Pé-Ya, ne jugeant pas qu’il avait assez honoré son ami, dit à son serviteur d’apporter sa Lyre, de la poser sur une table de marbre qu’il placerait devant le tombeau, et Pé-Ya s’assit les jambes croisées en face de l’instrument. Alors il écarta les deux ruisseaux de ses larmes, et fit résonner les cordes.

À peine eurent-ils entendu les sons vibrants du kin, les vulgaires assistants, très surpris, s’agitèrent, tapèrent dans leurs mains, et bientôt se dispersèrent en riant.

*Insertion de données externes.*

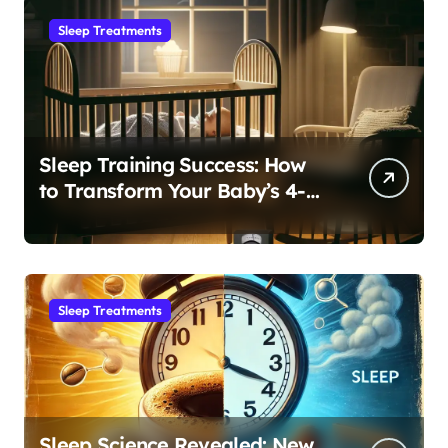
Sleep Treatments
Sleep Training Success: How
to Transform Your Baby’s 4-
Month Regression into Lasting
Sleep Habit
Sleep Treatments
Sleep Science Revealed: New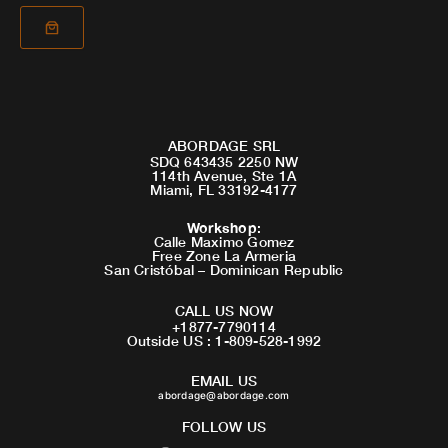
ABORDAGE SRL
SDQ 643435 2250 NW
114th Avenue, Ste 1A
Miami, FL 33192-4177
Workshop
:
Calle Maximo Gomez
Free Zone La Armeria
San Cristóbal – Dominican Republic
CALL US NOW
+1877-7790114
Outside US : 1-809-528-1992
EMAIL US
abordage@abordage.com
FOLLOW US
F
I
Y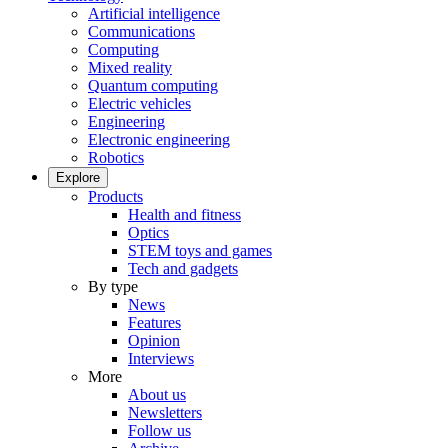
Artificial intelligence
Communications
Computing
Mixed reality
Quantum computing
Electric vehicles
Engineering
Electronic engineering
Robotics
Explore
Products
Health and fitness
Optics
STEM toys and games
Tech and gadgets
By type
News
Features
Opinion
Interviews
More
About us
Newsletters
Follow us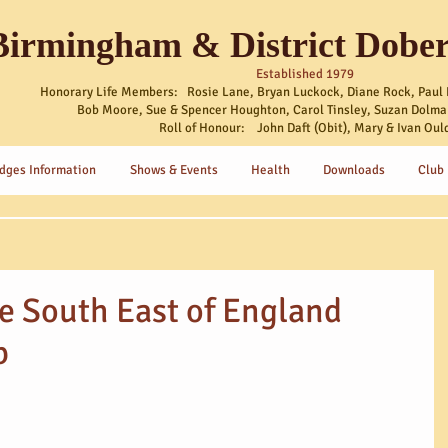
Birmingham & District Dobe
Established 1979
Honorary Life Members: Rosie Lane, Bryan Luckock, Diane Rock, Paul 
Bob Moore, Sue & Spencer Houghton, Carol Tinsley, Suzan Dolma
Roll of Honour: John Daft (Obit), Mary & Ivan Oul
dges Information
Shows & Events
Health
Downloads
Club
he South East of England
b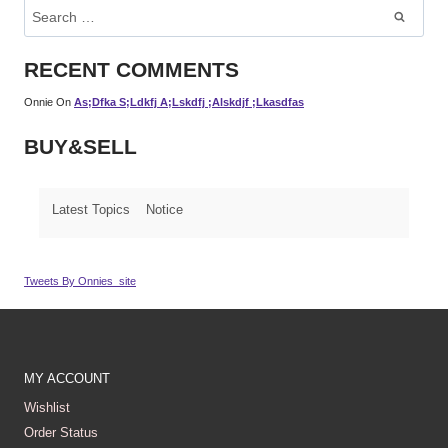
Search
For:
RECENT COMMENTS
Onnie
On
As;dfka S;ldkfj A;lskdfj ;alskdjf ;lkasdfas
BUY&SELL
Latest Topics
Notice
Tweets By Onnies_site
MY ACCOUNT
Wishlist
Order Status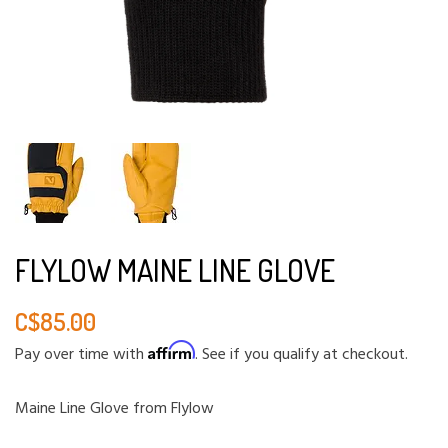
FLYLOW MAINE LINE GLOVE
C$85.00
Affirm
Pay over time with
. See if you qualify at checkout.
Maine Line Glove from Flylow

— Mon digne oncle, dit Pé-Ya au vieillard, pourquoi, en entendant le petit ministre jouer du kin pour consoler les mânes de votre fils, mon sage frère, tandis qu’il était plongé dans la plus profonde douleur, tous ces gens se sont-ils pris à rire ?

Le vieux Tson répondit :

— Les paysans ne savent rien de la musique, les sons de votre Lyre leur ont paru devoir exprimer la joie, et c’est pourquoi ils ont ri.

— Ah ! je comprends, dit Pé-Ya. Et vous-même, mon digne oncle, comprenez-vous le sens du morceau que j’ai joué ?

— Quand j’étais jeune, je me suis exercé à la musique, mais vieux comme je le suis, mes sens sont affaiblis, et je ne sais plus rien distinguer.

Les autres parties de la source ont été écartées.